PROBLEM REQUIREMENTS —
State how many lines below hold the word "Federal". Give that number and no other text.

Records from a data collection
********

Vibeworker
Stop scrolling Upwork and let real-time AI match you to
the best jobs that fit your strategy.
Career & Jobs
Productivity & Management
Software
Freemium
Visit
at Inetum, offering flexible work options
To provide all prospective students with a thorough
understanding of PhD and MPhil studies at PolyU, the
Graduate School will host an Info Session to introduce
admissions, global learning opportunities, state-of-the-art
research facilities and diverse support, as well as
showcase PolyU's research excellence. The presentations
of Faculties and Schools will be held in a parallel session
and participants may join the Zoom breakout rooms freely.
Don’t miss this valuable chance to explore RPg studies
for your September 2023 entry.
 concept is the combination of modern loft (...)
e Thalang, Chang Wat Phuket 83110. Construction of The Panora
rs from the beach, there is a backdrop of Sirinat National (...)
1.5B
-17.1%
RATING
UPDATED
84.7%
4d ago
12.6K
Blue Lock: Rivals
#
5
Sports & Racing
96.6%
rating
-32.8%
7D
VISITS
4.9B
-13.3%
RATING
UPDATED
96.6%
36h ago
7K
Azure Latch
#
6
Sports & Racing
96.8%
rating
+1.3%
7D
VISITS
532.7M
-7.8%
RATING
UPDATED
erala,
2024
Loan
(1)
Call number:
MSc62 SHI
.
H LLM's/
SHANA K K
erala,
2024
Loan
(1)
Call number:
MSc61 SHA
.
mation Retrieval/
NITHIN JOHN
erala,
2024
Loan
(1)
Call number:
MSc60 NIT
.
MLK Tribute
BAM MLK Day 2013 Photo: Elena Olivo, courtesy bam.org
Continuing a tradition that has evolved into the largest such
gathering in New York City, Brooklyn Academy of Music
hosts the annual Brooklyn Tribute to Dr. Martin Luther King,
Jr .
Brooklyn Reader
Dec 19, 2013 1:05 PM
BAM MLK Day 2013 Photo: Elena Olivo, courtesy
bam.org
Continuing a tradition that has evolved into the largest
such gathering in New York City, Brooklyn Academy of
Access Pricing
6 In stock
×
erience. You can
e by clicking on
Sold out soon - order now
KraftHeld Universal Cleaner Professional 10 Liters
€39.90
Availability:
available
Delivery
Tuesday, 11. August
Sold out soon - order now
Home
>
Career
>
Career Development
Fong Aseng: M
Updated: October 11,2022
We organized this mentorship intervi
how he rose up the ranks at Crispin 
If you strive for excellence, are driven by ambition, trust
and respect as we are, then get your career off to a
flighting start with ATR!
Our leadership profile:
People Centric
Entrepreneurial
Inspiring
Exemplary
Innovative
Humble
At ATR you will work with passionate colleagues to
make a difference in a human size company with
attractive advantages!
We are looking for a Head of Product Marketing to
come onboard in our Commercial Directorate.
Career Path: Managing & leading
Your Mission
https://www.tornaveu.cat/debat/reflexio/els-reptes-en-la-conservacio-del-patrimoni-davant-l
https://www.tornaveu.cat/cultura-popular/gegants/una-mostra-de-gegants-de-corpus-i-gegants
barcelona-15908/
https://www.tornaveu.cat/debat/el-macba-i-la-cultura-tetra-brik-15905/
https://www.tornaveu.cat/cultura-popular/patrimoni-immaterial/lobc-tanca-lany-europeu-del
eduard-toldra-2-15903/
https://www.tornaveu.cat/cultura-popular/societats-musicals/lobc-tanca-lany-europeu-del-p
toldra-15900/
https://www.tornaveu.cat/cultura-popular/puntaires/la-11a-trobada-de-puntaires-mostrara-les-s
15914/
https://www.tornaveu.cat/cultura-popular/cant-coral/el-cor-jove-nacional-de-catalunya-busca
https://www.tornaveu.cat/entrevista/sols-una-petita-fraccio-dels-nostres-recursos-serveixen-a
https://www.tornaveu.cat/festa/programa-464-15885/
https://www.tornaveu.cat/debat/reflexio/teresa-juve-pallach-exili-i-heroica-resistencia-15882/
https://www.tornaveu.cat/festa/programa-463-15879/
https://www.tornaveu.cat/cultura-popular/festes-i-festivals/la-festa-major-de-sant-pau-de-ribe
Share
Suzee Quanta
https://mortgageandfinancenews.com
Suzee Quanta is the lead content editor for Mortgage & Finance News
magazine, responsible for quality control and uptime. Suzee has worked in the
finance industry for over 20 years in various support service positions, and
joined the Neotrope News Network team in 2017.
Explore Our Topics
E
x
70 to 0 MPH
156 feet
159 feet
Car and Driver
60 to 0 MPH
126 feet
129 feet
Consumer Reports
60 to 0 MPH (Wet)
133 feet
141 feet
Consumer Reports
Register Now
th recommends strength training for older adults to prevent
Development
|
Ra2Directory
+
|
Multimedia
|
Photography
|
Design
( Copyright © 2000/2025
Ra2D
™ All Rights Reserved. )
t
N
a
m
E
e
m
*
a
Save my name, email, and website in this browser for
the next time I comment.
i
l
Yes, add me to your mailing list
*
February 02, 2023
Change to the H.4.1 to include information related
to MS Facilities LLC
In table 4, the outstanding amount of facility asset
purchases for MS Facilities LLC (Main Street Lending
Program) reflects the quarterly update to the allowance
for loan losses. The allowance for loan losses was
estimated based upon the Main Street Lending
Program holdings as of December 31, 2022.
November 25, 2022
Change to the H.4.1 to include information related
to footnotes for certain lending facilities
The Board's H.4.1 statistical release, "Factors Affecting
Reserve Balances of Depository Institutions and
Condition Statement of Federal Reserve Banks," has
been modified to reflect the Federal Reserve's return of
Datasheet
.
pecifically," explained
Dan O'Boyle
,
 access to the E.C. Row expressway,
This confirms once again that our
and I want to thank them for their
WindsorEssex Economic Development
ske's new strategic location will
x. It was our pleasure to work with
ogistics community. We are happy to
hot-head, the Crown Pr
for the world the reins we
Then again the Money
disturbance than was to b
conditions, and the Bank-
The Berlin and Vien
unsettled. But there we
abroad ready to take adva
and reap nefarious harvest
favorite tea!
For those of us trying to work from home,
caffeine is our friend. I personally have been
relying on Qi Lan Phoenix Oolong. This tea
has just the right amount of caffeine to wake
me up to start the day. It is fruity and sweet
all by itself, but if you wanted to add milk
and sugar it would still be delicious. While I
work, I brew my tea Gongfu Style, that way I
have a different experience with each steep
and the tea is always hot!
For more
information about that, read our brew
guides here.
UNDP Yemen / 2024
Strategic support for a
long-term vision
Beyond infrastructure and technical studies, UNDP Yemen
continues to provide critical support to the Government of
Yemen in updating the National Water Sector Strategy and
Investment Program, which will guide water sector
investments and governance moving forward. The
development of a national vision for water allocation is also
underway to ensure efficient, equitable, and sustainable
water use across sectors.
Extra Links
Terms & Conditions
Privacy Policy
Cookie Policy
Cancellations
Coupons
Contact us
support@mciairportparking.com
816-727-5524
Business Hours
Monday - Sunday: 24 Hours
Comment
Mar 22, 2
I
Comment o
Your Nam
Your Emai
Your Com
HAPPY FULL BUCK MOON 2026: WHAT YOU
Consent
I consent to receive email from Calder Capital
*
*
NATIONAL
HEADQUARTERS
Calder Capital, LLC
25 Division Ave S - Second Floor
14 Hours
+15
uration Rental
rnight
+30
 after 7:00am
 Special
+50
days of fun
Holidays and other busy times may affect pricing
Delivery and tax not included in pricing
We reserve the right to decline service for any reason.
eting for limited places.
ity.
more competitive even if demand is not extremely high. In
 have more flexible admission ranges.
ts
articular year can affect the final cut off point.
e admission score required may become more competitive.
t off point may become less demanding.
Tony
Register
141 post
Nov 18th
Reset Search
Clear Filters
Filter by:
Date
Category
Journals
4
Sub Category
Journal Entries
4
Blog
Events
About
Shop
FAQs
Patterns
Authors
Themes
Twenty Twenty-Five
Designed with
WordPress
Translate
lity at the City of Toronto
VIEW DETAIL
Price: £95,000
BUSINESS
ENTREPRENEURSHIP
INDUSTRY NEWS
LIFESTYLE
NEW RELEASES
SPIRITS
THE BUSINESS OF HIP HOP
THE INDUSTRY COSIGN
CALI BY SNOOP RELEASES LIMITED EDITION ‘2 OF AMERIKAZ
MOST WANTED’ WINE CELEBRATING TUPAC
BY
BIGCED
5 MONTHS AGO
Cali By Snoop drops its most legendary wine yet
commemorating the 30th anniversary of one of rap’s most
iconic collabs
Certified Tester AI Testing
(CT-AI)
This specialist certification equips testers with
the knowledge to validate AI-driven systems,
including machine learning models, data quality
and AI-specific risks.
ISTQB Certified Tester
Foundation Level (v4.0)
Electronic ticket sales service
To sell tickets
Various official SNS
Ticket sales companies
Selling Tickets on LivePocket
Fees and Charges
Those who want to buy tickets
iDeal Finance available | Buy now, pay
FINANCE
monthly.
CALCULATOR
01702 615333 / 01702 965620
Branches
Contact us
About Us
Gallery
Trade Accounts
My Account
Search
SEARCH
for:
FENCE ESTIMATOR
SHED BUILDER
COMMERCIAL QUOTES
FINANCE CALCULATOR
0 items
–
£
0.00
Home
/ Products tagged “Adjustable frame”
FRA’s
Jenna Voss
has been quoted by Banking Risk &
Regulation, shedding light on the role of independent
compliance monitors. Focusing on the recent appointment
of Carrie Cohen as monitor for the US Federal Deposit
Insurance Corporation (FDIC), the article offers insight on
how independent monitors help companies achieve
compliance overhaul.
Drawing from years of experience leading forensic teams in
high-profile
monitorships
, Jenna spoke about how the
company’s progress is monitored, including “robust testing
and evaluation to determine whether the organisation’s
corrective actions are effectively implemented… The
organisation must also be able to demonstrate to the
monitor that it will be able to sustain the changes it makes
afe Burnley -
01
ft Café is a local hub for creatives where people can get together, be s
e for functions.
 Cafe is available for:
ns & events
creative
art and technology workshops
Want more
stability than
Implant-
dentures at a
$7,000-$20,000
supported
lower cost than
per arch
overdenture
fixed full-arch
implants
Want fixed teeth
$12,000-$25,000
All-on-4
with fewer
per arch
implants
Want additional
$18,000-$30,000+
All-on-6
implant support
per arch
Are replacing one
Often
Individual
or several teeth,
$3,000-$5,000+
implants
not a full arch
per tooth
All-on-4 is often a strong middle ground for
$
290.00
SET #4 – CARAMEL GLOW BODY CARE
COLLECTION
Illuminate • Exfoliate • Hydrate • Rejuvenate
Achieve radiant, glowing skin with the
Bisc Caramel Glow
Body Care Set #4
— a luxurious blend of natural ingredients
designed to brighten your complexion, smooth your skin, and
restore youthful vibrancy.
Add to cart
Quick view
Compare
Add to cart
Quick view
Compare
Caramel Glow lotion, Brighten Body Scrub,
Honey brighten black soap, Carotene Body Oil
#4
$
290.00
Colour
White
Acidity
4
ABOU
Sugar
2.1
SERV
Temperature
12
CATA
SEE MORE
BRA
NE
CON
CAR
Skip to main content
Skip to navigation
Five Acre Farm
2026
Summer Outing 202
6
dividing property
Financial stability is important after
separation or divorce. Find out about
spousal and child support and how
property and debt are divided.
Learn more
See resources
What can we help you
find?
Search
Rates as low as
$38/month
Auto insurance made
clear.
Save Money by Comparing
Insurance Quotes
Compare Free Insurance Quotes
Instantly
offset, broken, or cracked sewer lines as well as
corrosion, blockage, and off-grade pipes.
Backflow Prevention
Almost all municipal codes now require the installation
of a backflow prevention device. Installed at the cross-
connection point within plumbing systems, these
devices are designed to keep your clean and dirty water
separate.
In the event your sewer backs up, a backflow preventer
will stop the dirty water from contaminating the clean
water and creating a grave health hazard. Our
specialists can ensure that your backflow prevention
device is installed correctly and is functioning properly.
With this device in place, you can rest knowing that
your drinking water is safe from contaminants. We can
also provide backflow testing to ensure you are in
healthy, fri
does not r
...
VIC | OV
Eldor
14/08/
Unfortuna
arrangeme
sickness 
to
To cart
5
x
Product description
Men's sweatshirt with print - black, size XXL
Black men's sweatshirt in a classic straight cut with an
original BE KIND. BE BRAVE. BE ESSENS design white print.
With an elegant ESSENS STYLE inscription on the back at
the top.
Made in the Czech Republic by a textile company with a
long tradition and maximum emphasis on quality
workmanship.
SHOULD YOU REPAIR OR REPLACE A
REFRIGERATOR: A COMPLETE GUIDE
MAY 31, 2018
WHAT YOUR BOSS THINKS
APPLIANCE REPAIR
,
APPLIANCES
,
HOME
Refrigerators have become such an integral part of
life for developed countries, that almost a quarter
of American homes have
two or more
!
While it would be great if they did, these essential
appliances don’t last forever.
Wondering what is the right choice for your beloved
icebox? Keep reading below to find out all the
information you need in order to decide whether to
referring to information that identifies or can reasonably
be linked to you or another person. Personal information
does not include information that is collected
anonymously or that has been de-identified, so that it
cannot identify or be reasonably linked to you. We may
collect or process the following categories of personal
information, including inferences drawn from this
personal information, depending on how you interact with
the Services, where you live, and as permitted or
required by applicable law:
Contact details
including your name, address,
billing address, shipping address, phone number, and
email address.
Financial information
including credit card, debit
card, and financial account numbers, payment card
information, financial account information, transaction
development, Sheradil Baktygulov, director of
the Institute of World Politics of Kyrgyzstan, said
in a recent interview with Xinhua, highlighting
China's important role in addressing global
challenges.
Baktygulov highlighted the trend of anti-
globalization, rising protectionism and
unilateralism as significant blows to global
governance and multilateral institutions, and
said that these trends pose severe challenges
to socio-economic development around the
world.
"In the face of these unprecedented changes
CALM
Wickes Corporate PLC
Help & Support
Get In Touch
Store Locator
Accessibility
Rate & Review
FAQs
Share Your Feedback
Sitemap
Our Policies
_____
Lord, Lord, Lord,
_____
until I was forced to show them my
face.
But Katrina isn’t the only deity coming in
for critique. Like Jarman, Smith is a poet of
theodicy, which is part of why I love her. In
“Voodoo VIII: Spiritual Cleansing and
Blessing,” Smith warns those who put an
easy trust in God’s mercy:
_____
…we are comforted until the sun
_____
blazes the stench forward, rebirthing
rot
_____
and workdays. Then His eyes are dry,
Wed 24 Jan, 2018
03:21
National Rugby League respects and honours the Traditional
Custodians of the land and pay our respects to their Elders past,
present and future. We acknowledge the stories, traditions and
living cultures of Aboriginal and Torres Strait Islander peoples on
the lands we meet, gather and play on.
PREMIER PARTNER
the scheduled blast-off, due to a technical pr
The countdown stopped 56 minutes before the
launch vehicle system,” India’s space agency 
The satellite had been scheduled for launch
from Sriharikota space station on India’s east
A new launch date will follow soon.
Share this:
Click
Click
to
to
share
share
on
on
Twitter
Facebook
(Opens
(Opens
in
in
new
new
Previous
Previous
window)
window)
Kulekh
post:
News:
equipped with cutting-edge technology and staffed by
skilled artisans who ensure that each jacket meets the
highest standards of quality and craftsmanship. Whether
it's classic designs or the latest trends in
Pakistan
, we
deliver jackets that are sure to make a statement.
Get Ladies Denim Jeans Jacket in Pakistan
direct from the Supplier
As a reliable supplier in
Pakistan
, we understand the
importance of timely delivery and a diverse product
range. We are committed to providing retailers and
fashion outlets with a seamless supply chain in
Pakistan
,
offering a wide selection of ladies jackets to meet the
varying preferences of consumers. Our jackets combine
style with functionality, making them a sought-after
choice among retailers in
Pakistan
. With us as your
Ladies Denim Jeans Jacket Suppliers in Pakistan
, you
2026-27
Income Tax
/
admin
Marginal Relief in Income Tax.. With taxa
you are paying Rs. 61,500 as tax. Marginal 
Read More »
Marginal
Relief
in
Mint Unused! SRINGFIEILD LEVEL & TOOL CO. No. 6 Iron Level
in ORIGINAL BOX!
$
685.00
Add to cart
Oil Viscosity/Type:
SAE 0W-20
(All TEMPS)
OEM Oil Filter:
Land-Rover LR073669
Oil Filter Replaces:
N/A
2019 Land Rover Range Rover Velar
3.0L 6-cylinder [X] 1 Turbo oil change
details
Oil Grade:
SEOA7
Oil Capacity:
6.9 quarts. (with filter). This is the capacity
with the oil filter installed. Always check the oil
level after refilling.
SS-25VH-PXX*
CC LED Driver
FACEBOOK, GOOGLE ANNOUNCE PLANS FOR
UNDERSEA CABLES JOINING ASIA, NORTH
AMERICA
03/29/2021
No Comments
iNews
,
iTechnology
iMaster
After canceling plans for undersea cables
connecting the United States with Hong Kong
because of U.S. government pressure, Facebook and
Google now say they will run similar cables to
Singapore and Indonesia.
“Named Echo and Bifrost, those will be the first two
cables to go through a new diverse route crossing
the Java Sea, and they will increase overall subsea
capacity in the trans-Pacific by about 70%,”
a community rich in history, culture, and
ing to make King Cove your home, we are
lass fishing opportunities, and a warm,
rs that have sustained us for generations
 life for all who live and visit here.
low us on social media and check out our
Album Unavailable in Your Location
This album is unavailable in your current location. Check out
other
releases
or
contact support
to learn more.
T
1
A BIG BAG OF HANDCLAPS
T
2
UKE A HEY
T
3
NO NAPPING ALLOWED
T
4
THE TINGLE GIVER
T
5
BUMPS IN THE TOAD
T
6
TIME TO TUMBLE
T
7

********

WRITTEN REPLY —
3